Work to be completed:
Find every line below where the word "English" occurs. Then say how many there are, giving only the number.

[Stored records]
-=-=-
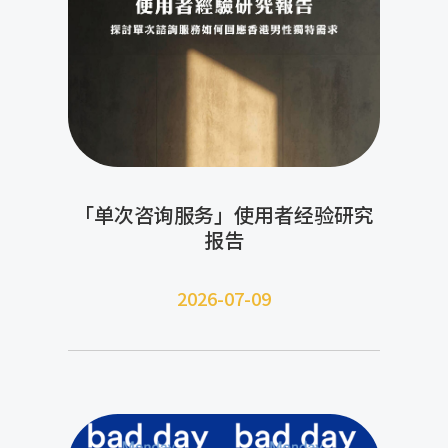
「单次咨询服务」使用者经验研究
报告
2026-07-09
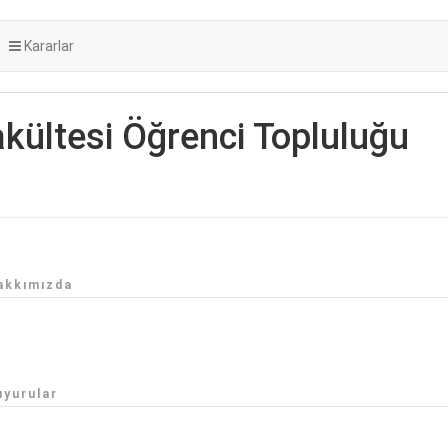
Kararlar
akültesi Öğrenci Topluluğu
akkımızda
uyurular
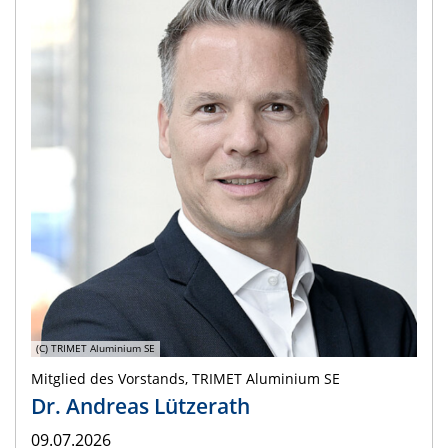
(C) TRIMET Aluminium SE
Mitglied des Vorstands, TRIMET Aluminium SE
Dr. Andreas Lützerath
09.07.2026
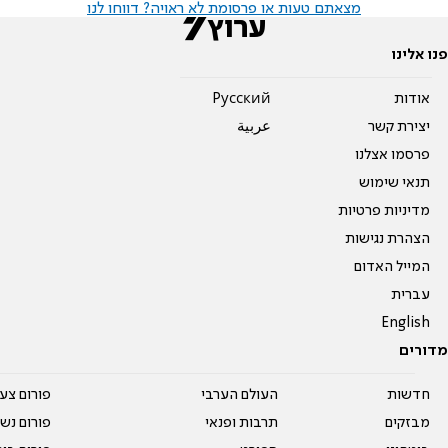
מצאתם טעות או פרסומת לא ראויה? דווחו לנו
פנו אלינו
אודות
Pусский
יצירת קשר
عربية
פרסמו אצלנו
תנאי שימוש
מדיניות פרטיות
הצהרת נגישות
המייל האדום
עברית
English
מדורים
חדשות
העולם הערבי
פורום צע
מבזקים
תרבות ופנאי
פורום נשו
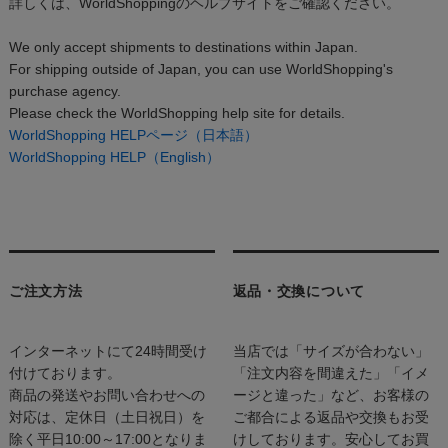
詳しくは、WorldShoppingのヘルプサイトをご確認ください。
We only accept shipments to destinations within Japan.
For shipping outside of Japan, you can use WorldShopping's
purchase agency.
Please check the WorldShopping help site for details.
WorldShopping HELPページ（日本語）
WorldShopping HELP（English）
ご注文方法
返品・交換について
インターネットにて24時間受け
当店では「サイズが合わない」
付けております。
「注文内容を間違えた」「イメ
商品の発送やお問い合わせへの
ージと違った」など、お客様の
対応は、定休日（土日祝日）を
ご都合による返品や交換もお受
除く平日10:00～17:00となりま
けしております。安心してお買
-=-=-
Answer to the problem:
2